Wie kann die Novelle in dieser Form verhindert werden?
Wir müssen uns gemeinsam mit anderen Linksregierungen aus Wien, Barcelona und Amsterdam zusammentun, mit sozialen Bewegungen und den Verfechtern der öffentlichen Daseinsvorsorge fit machen gegen diesen Digital Services Act. Auch der Deutsche Städtetag hat Interesse signalisiert, dass Airbnb und Anbieter wie Uber sich nicht weiter an unserer öffentlichen Infrastruktur bereichern und dass vor allem das Recht auf Wohnen gestärkt gehört und Wohnraumvermietung nicht weiter liberalisiert werden darf. Es gibt einen Zusammenschluss von »Sharing Cities« in Europa, hier werden solidarische Alternativen zur Verwertung öffentlicher Güter durch digitale Plattformen ausgetauscht und gestärkt. Berlin muss hier Mitglied werden!

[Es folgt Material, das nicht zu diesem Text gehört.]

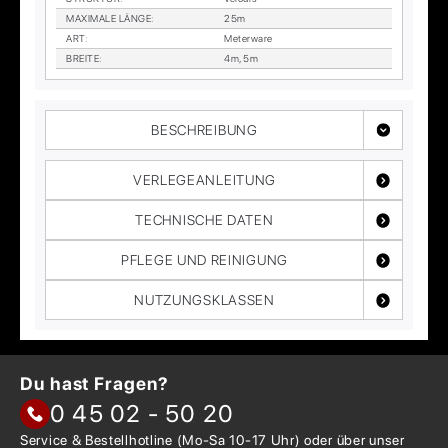
MA­XI­MA­LE LÄN­GE
:
25m
ART
:
Me­ter­wa­re
BREI­TE
:
4m, 5m
BESCHREIBUNG
VERLEGEANLEITUNG
TECHNISCHE DATEN
PFLEGE UND REINIGUNG
NUTZUNGSKLASSEN
Du hast Fragen?
0 45 02 - 50 20
Service & Bestellhotline
(Mo-Sa 10-17 Uhr) oder über
unser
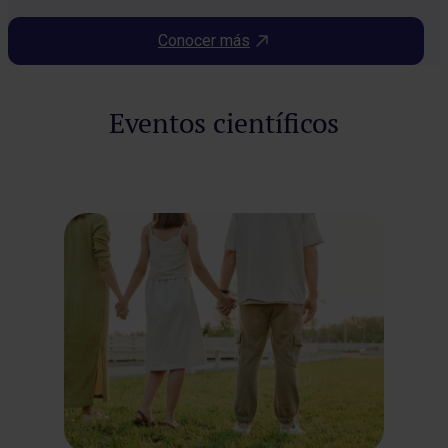
Conocer más
Eventos científicos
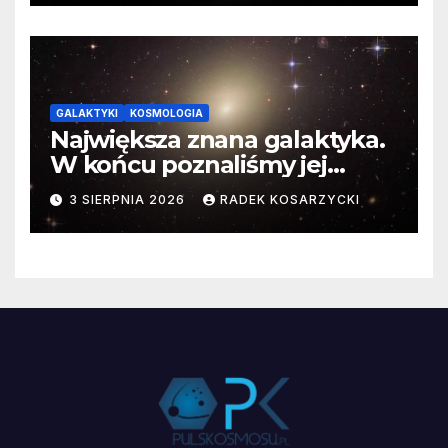
GALAKTYKI
KOSMOLOGIA
Największa znana galaktyka.
W końcu poznaliśmy jej
faktyczne wymiary
3 SIERPNIA 2026
RADEK KOSARZYCKI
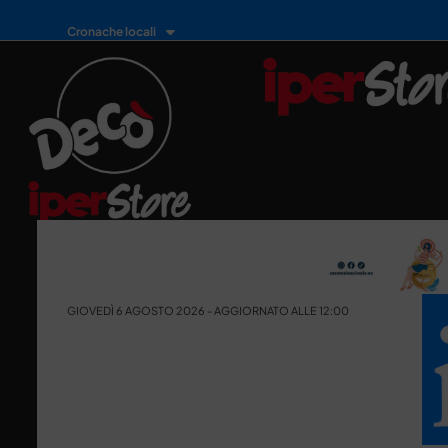
Cronache locali
GIOVEDÌ 6 AGOSTO 2026 - AGGIORNATO ALLE 12:00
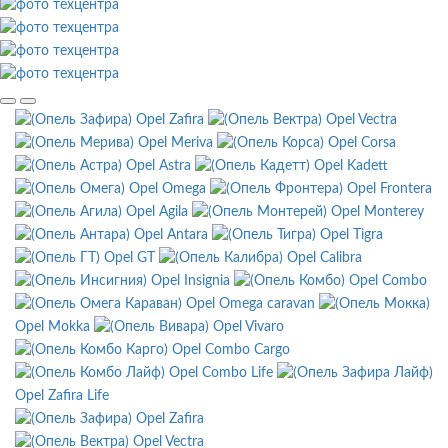
Opel Zafira
Opel Vectra
Opel Meriva
Opel Corsa
Opel Astra
Opel Kadett
Opel Omega
Opel Frontera
Opel Agila
Opel Monterey
Opel Antara
Opel Tigra
Opel GT
Opel Calibra
Opel Insignia
Opel Combo
Opel Omega caravan
Opel Mokka
Opel Vivaro
Opel Combo Cargo
Opel Combo Life
Opel Zafira Life
Opel Zafira
Opel Vectra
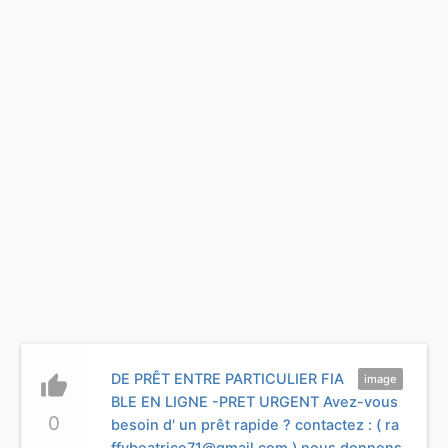
DE PRÊT ENTRE PARTICULIER FIA
thumb_up
image
BLE EN LIGNE -PRET URGENT Avez-vous
0
besoin d' un prêt rapide ? contactez : (
ra
ffybeatrice71@gmail.com
) nous donnons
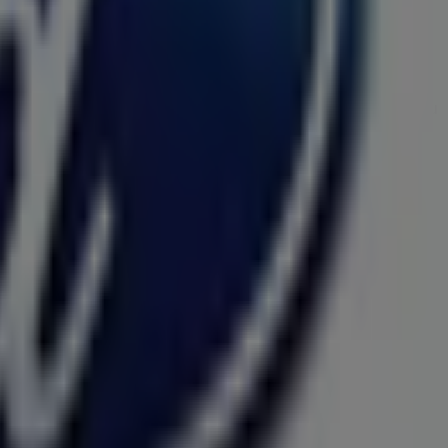
ei mărci de top în sectorul
Auto și Moto
. Magazinul nostru
itate care îți vor permite să economisești pe tot parcursul
i locația exactă a magazinului la adresa
Bulevardul
ele mai noi promoții și te vei putea bucura de reduceri
experiență completă de cumpărături. Te invităm să
te de la
Ford
din
Măgurele
. Vizitează-ne și începe să
e.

Es gibt Forderungen, Airbnb zu enteignen. Was ist darunter zu verstehen?
Es geht um aktive Wohnraumrückgewinnung, also die an die kommerzielle Kurzzeitvermietung verloren gegangenen Räume wieder ihrem Zweck zuzuführen. Jetzt in der Krise müssen die Leute eingestellt werden, die gebraucht werden, um die soziale Wohnraumversorgungspolitik in den Kommunen hart durchzusetzen. Die Größe von Airbnb ist schließlich auch ein Ergebnis des neoliberalen Staatsabbaus. Darüber hinaus geht es darum, dass Airbnb sich nicht in die Daten gucken lässt und illegale Angebote duldet und auch nicht zu mehr Steuerehrlichkeit beiträgt. Die Plattform könnte beispielsweise selber sicherstellen, dass Übernachtungssteuern entsprechend abgeführt werden, stattdessen appellieren sie an die Nutzer*innen. Airbnb zu enteignen hieße vor allem die Datenpolitik des Konzerns offenzulegen und sie unter öffentliche Kontrolle zu stellen. Alle, die Airbnb nutzen, sollten sich ihrer eigenen Daten bewusst sein!
Ist die Krise die Chance, umzusteuern?
Die Offenheit der momentanen Krise wird auch von mir als Chance gesehen. Ein wenig passiert das Umsteuern ja schon. Es gründen sich Selbsthilfeplattformen als genossenschaftliche Modelle und Kooperativen, um die Versorgung der Nachbarschaft zu sichern. Es ist jetzt absolut richtig, jetzt wo alle über systemrelevante Arbeit sprechen, über Vergesellschaftung und nachhaltiges Wirtschaften zu sprechen. Jetzt müssen wir über die Sozialisierung der Kosten der Krise sprechen und darüber, dass Lohnabhängige ohne Lohn auch keine Miete werden zahlen können. In Berlin unterstützen wir die Solo-Selbstständigen und Kleinunternehmer*innen mit Soforthilfen. Um Umzusteuern müssen jetzt auch im Bund die Weichen so gestellt werden, damit Einnahmeausfälle zu Lasten der Vermögenden umverteilt werden. Jetzt erst recht ist eine Umverteilungsdebatte nötig. Ein Beispiel sind Krisengewinner wie Airbnb, die über eine Digitalsteuer – und deren Geldgeber über eine Reichensteuer – gezwungen werden könnten, sich an den Kosten des Gemeinwesens zu beteiligen.